Friday, January 22, 2010
By MICKEY POWELL - Bulletin Staff Writer
Starting this weekend, visitors at the Virginia Museum of Natural History can step back in time and learn about animals that existed millions of years ago.
A new exhibit, "Messages from the Mesozoic," will open Saturday and run through Sept. 18 at the museum on Starling Avenue in Martinsville.
Ryan Barber, the museum's director of marketing and external affairs, said the exhibit is designed to help visitors learn about different types of fossils, as well as how they are formed and where they are found.
Museum visitors can examine and compare different specimens of dinosaurs, as several large skeleton casts of dinosaurs will be on display. They include a 40-foot-long Acrocanthosaurus and a 12-foot-long feathered Deinonychus, both of which date back more than 100 million years.
The dinosaurs on display are believed to have roamed in Virginia and other places, Barber said.
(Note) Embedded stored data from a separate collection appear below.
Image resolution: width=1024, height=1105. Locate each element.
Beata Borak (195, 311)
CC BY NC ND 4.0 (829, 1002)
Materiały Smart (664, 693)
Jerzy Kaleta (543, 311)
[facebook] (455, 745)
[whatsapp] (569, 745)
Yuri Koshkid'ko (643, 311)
"Despite the many discoveries of animals, plants and dinosaur tracks found in Virginia, there has never been an actual fossilized dinosaur body part found in the commonwealth," he said.
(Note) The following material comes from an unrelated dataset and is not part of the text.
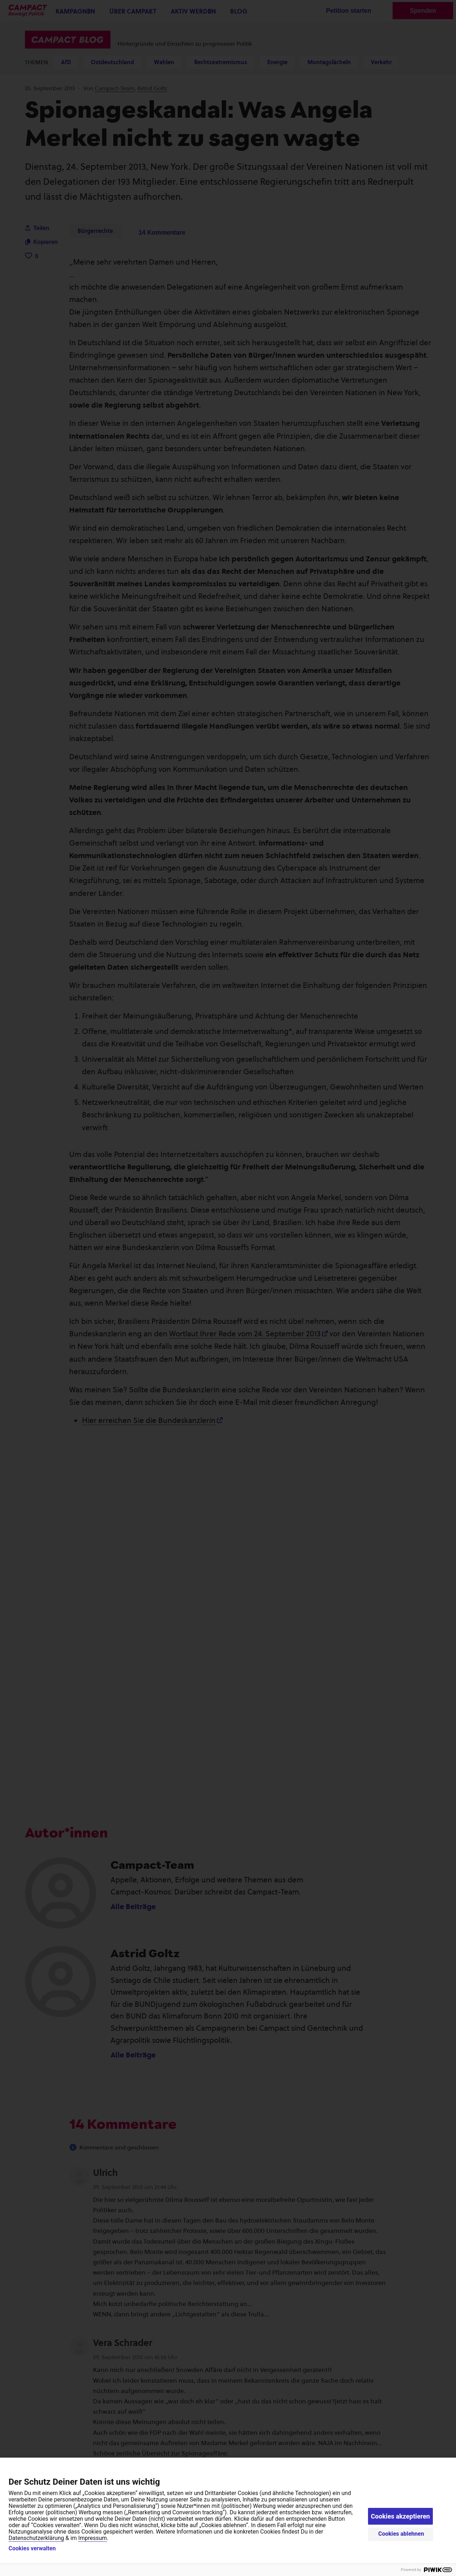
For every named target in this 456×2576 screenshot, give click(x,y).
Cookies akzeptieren (400, 2516)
The only pieces of evidence of dinosaurs in Virginia found so far are footprints, or other trace fossils - records of the movement of dinosaurs left in mud or fine sand and preserved over millions of years in layers of sedimentary rock, Barber added.
The exhibit opens as part of Saturday's "Dino Day" festival at the museum. Activities will include a "dino dig pit" where people use paleontology tools to uncover fossil casts, dinosaur-themed children's craft activities and dinosaur films in the museum's Hooker Furniture Theater.
Presentations on dinosaurs will be made by Dorothy Belle Poli, assistant professor of biology at Roanoke College, and Alton Dooley Jr., associate curator of paleontology at the museum.
Also, children can participate in a Dino Day puppet show and demonstrate their acting skills, Barber said.